Pick every line out of the entries below that holds the string "geschlossenen", and report them.

::::::

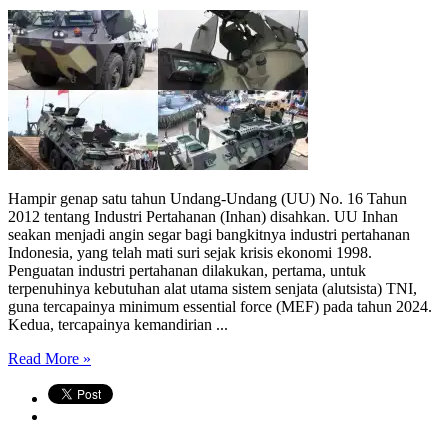
Hampir genap satu tahun Undang-Undang (UU) No. 16 Tahun
2012 tentang Industri Pertahanan (Inhan) disahkan. UU Inhan
seakan menjadi angin segar bagi bangkitnya industri pertahanan
Indonesia, yang telah mati suri sejak krisis ekonomi 1998.
Penguatan industri pertahanan dilakukan, pertama, untuk
terpenuhinya kebutuhan alat utama sistem senjata (alutsista) TNI,
guna tercapainya minimum essential force (MEF) pada tahun 2024.
Kedua, tercapainya kemandirian ...
Read More »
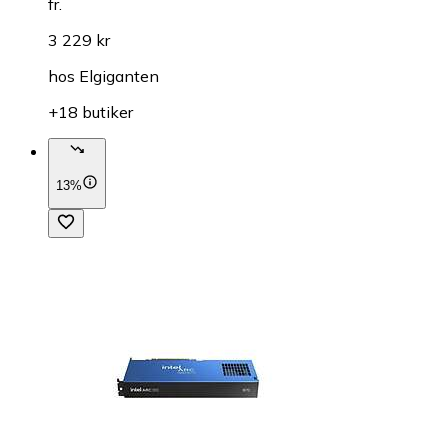
fr.
3 229 kr
hos
Elgiganten
+18 butiker
13%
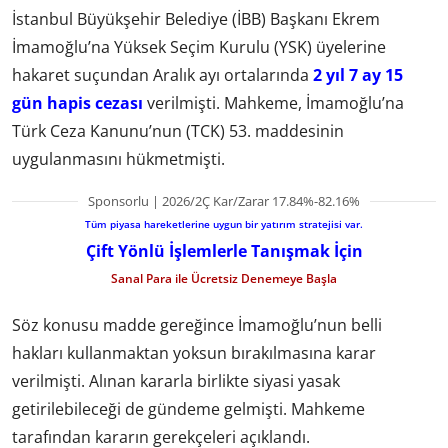
İstanbul Büyükşehir Belediye (İBB) Başkanı Ekrem
İmamoğlu’na Yüksek Seçim Kurulu (YSK) üyelerine
hakaret suçundan Aralık ayı ortalarında
2 yıl 7 ay 15
gün hapis cezası
verilmişti. Mahkeme, İmamoğlu’na
Türk Ceza Kanunu’nun (TCK) 53. maddesinin
uygulanmasını hükmetmişti.
Sponsorlu | 2026/2Ç Kar/Zarar 17.84%-82.16%
Tüm piyasa hareketlerine uygun bir yatırım stratejisi var.
Çift Yönlü İşlemlerle Tanışmak İçin
Sanal Para ile Ücretsiz Denemeye Başla
Söz konusu madde gereğince İmamoğlu’nun belli
hakları kullanmaktan yoksun bırakılmasına karar
verilmişti. Alınan kararla birlikte siyasi yasak
getirilebileceği de gündeme gelmişti. Mahkeme
tarafından kararın gerekçeleri açıklandı.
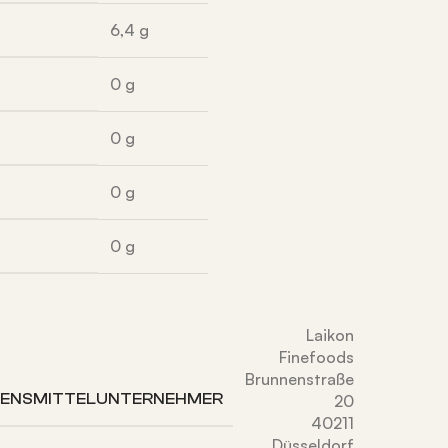
6,4
g
0
g
0
g
0
g
0
g
Laikon
Finefoods
Brunnenstraße
BENSMITTELUNTERNEHMER
20
40211
Düsseldorf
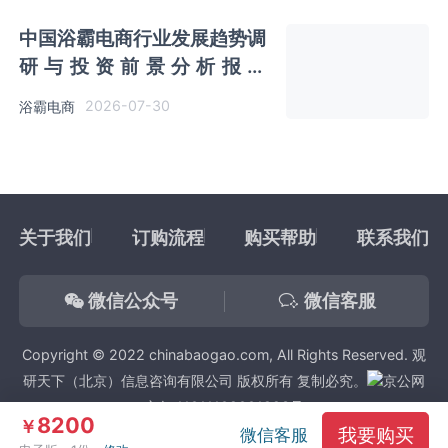
中国浴霸电商行业发展趋势调
研与投资前景分析报告
（2026-2033年）
2026-07-30
浴霸电商
关于我们
订购流程
购买帮助
联系我们
微信公众号
微信客服
Copyright © 2022 chinabaogao.com, All Rights Reserved. 观
研天下（北京）信息咨询有限公司 版权所有 复制必究。
京公网
安备 11011102001923号
8200
￥
我要购买
微信客服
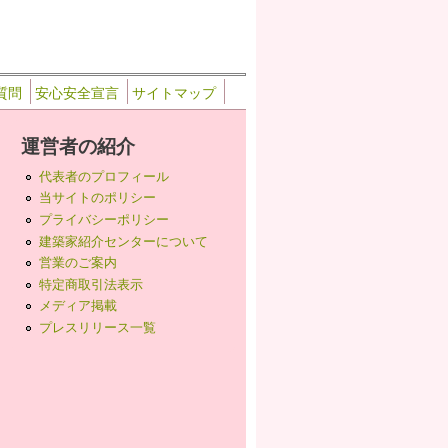
質問
安心安全宣言
サイトマップ
運営者の紹介
代表者のプロフィール
当サイトのポリシー
プライバシーポリシー
建築家紹介センターについて
営業のご案内
特定商取引法表示
メディア掲載
プレスリリース一覧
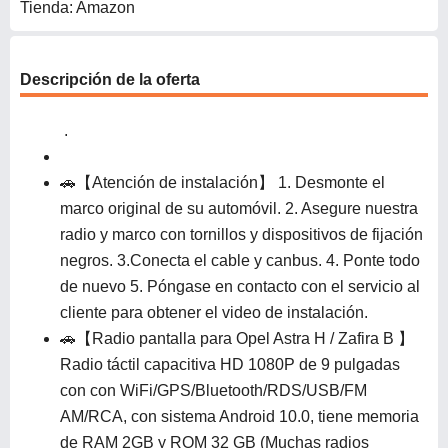
Tienda: Amazon
Descripción de la oferta
.
🚗【Atención de instalación】 1. Desmonte el
marco original de su automóvil. 2. Asegure nuestra
radio y marco con tornillos y dispositivos de fijación
negros. 3.Conecta el cable y canbus. 4. Ponte todo
de nuevo 5. Póngase en contacto con el servicio al
cliente para obtener el video de instalación.
🚗【Radio pantalla para Opel Astra H / Zafira B 】
Radio táctil capacitiva HD 1080P de 9 pulgadas
con con WiFi/GPS/Bluetooth/RDS/USB/FM
AM/RCA, con sistema Android 10.0, tiene memoria
de RAM 2GB y ROM 32 GB (Muchas radios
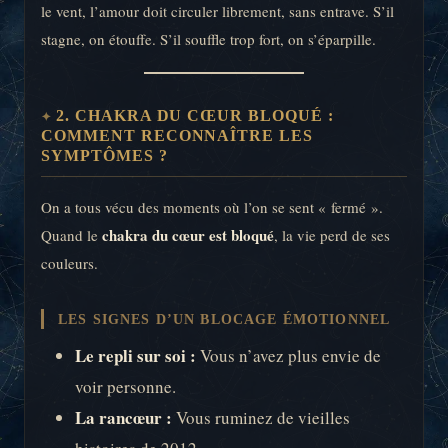
le vent, l’amour doit circuler librement, sans entrave. S’il
stagne, on étouffe. S’il souffle trop fort, on s’éparpille.
2. CHAKRA DU CŒUR BLOQUÉ :
COMMENT RECONNAÎTRE LES
SYMPTÔMES ?
On a tous vécu des moments où l’on se sent « fermé ».
chakra du cœur est bloqué
Quand le
, la vie perd de ses
couleurs.
LES SIGNES D’UN BLOCAGE ÉMOTIONNEL
Le repli sur soi :
Vous n’avez plus envie de
voir personne.
La rancœur :
Vous ruminez de vieilles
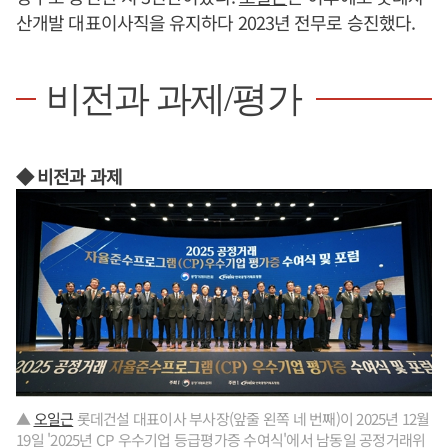
산개발 대표이사직을 유지하다 2023년 전무로 승진했다.
비전과 과제/평가
◆ 비전과 과제
▲
오일근
롯데건설 대표이사 부사장(앞줄 왼쪽 네 번째)이 2025년 12월
19일 '2025년 CP 우수기업 등급평가증 수여식'에서 남동일 공정거래위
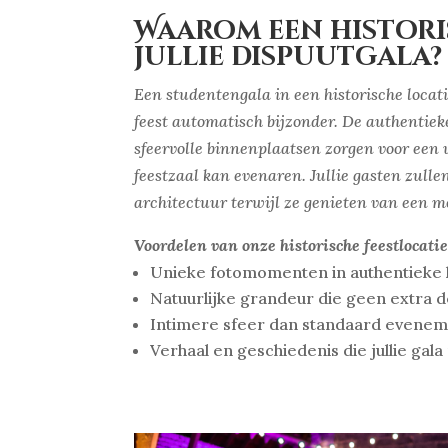
Waarom een histori
jullie dispuutgala?
Een studentengala in een historische locati
feest automatisch bijzonder. De authentiek
sfeervolle binnenplaatsen zorgen voor een
feestzaal kan evenaren. Jullie gasten zull
architectuur terwijl ze genieten van een m
Voordelen van onze historische feestlocatie
Unieke fotomomenten in authentieke 
Natuurlijke grandeur die geen extra d
Intimere sfeer dan standaard evenem
Verhaal en geschiedenis die jullie g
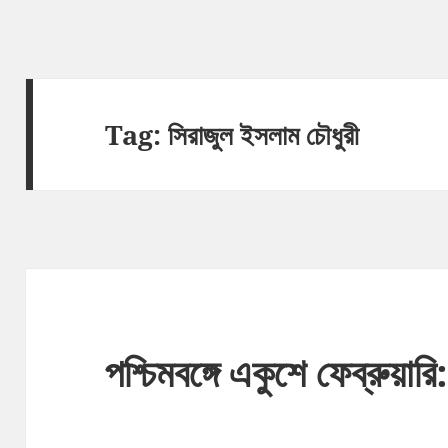
Tag:
সিরাজুল ইসলাম চৌধুরী
পশ্চিমবঙ্গে একুশে ফেব্রুয়ার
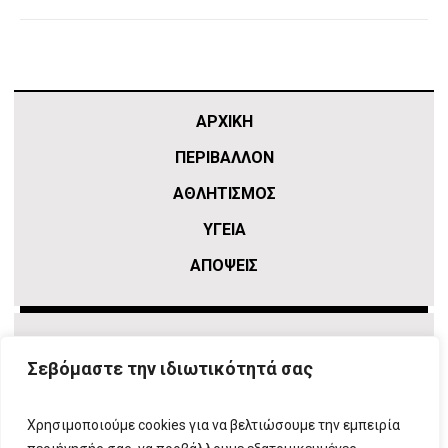
ΑΡΧΙΚΗ
ΠΕΡΙΒΑΛΛΟΝ
ΑΘΛΗΤΙΣΜΌΣ
ΥΓΕΙΑ
ΑΠΟΨΕΙΣ
Σεβόμαστε την ιδιωτικότητά σας
Χρησιμοποιούμε cookies για να βελτιώσουμε την εμπειρία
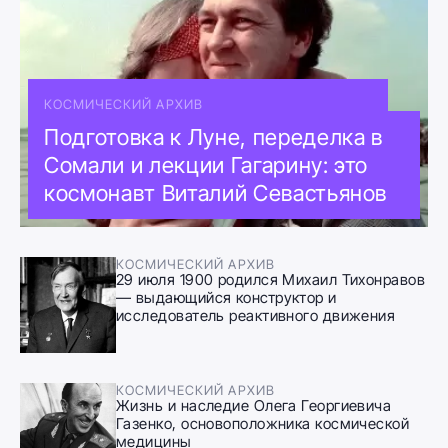
КОСМИЧЕСКИЙ АРХИВ
Подготовка к Луне, переделка в
Сомали и лекции Гагарину: это
космонавт Виталий Севастьянов
КОСМИЧЕСКИЙ АРХИВ
29 июля 1900 родился Михаил Тихонравов
— выдающийся конструктор и
исследователь реактивного движения
КОСМИЧЕСКИЙ АРХИВ
Жизнь и наследие Олега Георгиевича
Газенко, основоположника космической
медицины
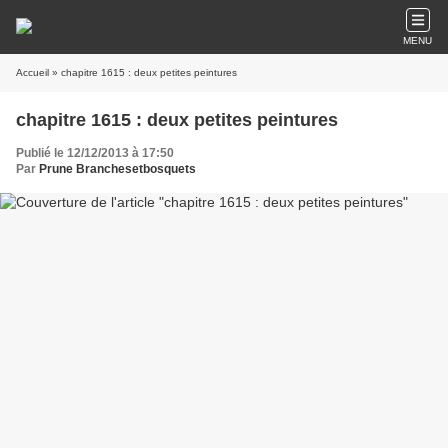
MENU
Accueil
» chapitre 1615 : deux petites peintures
chapitre 1615 : deux petites peintures
Publié le 12/12/2013 à 17:50
Par
Prune Branchesetbosquets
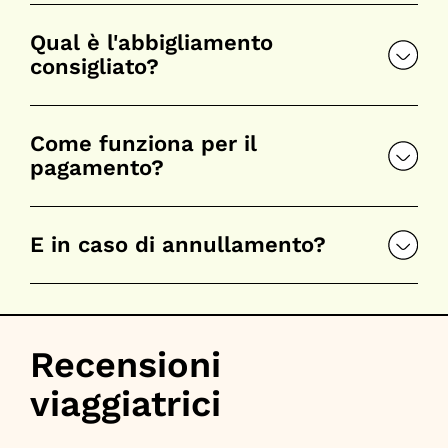
Qual è l'abbigliamento
consigliato?
Come funziona per il
pagamento?
E in caso di annullamento?
Recensioni
viaggiatrici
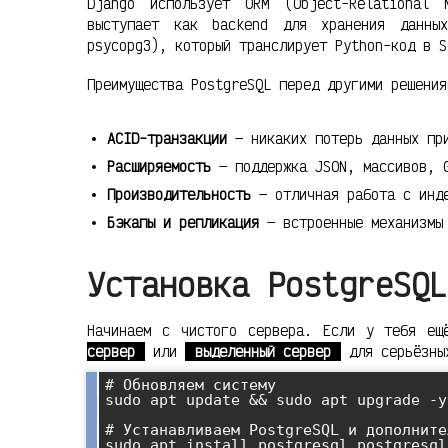
Django использует ORM (Object-Relational
выступает как backend для хранения данны
psycopg3), который транслирует Python-код в S
Преимущества PostgreSQL перед другими решения
ACID-транзакции
— никаких потерь данных пр
Расширяемость
— поддержка JSON, массивов, 
Производительность
— отличная работа с инде
Бэкапы и репликация
— встроенные механизмы
Установка PostgreSQL
Начинаем с чистого сервера. Если у тебя ещ
сервер
или
выделенный сервер
для серьёзны
# Обновляем систему

sudo apt update && sudo apt upgrade -y

# Устанавливаем PostgreSQL и дополните
sudo apt install postgresql postgresql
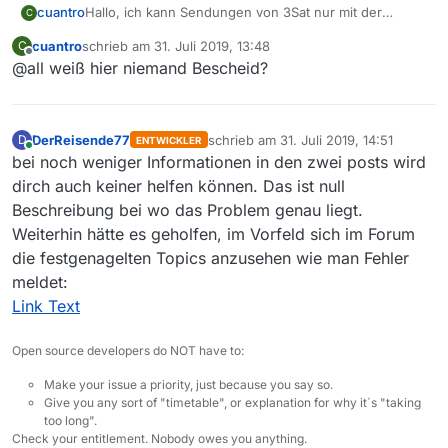
cuantro
Hallo, ich kann Sendungen von 3Sat nur mit der
C
Version 12 laden, damit werden sie sofort erkannt,
cuantro
schrieb am
31. Juli 2019, 13:48
C
nicht jedoch mit der Version 13.2.1
zuletzt editiert von
Offline
@all weiß hier niemand Bescheid?
Woran liegt das?
DerReisende77
schrieb am
31. Juli 2019, 14:51
D
ENTWICKLER
zuletzt editiert von
Online
bei noch weniger Informationen in den zwei posts wird
dirch auch keiner helfen können. Das ist null
Beschreibung bei wo das Problem genau liegt.
Weiterhin hätte es geholfen, im Vorfeld sich im Forum
die festgenagelten Topics anzusehen wie man Fehler
meldet:
Link Text
Open source developers do NOT have to:
Make your issue a priority, just because you say so.
Give you any sort of "timetable", or explanation for why it´s "taking
too long".
Check your entitlement. Nobody owes you anything.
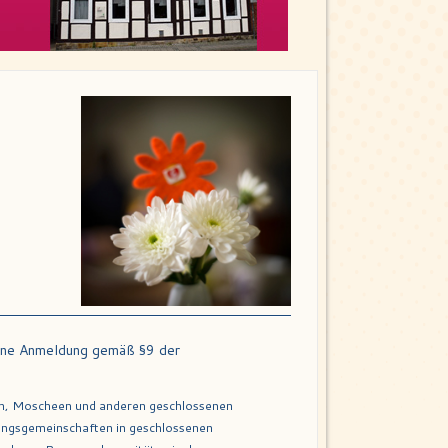
ohne Anmeldung gemäß §9 der
gen, Moscheen und anderen geschlossenen
ngsgemeinschaften in geschlossenen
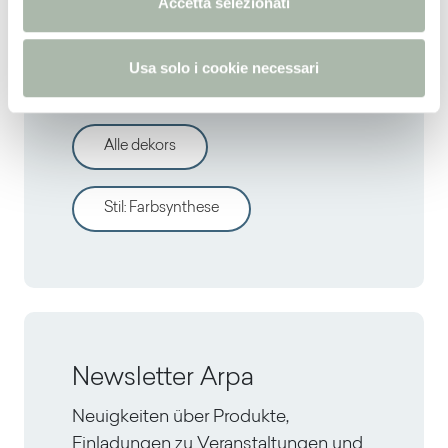
Accetta selezionati
s
Entdecken sie andere
o
Usa solo i cookie necessari
dekors
Alle dekors
Stil
:
Farbsynthese
Newsletter Arpa
Neuigkeiten über Produkte,
Einladungen zu Veranstaltungen und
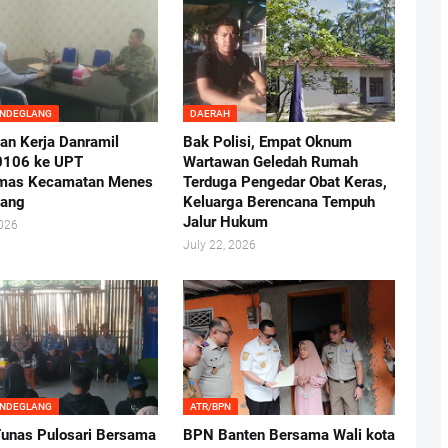
ANDEGLANG
DAERAH
an Kerja Danramil
Bak Polisi, Empat Oknum
0106 ke UPT
Wartawan Geledah Rumah
mas Kecamatan Menes
Terduga Pengedar Obat Keras,
lang
Keluarga Berencana Tempuh
Jalur Hukum
2026
July 22, 2026
ANDEGLANG
ATR/BPN
nas Pulosari Bersama
BPN Banten Bersama Wali kota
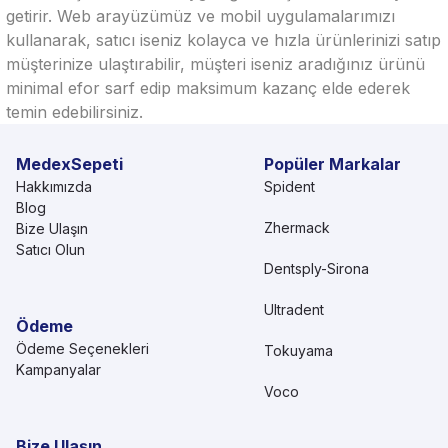
getirir. Web arayüzümüz ve mobil uygulamalarımızı
kullanarak, satıcı iseniz kolayca ve hızla ürünlerinizi satıp
müşterinize ulaştırabilir, müşteri iseniz aradığınız ürünü
minimal efor sarf edip maksimum kazanç elde ederek
temin edebilirsiniz.
MedexSepeti
Popüler Markalar
Hakkımızda
Spident
Blog
Zhermack
Bize Ulaşın
Satıcı Olun
Dentsply-Sirona
Ultradent
Ödeme
Ödeme Seçenekleri
Tokuyama
Kampanyalar
Voco
Bize Ulaşın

::::::

## Your response
gen, Moscheen und anderen geschlossenen
ngsgemeinschaften in geschlossenen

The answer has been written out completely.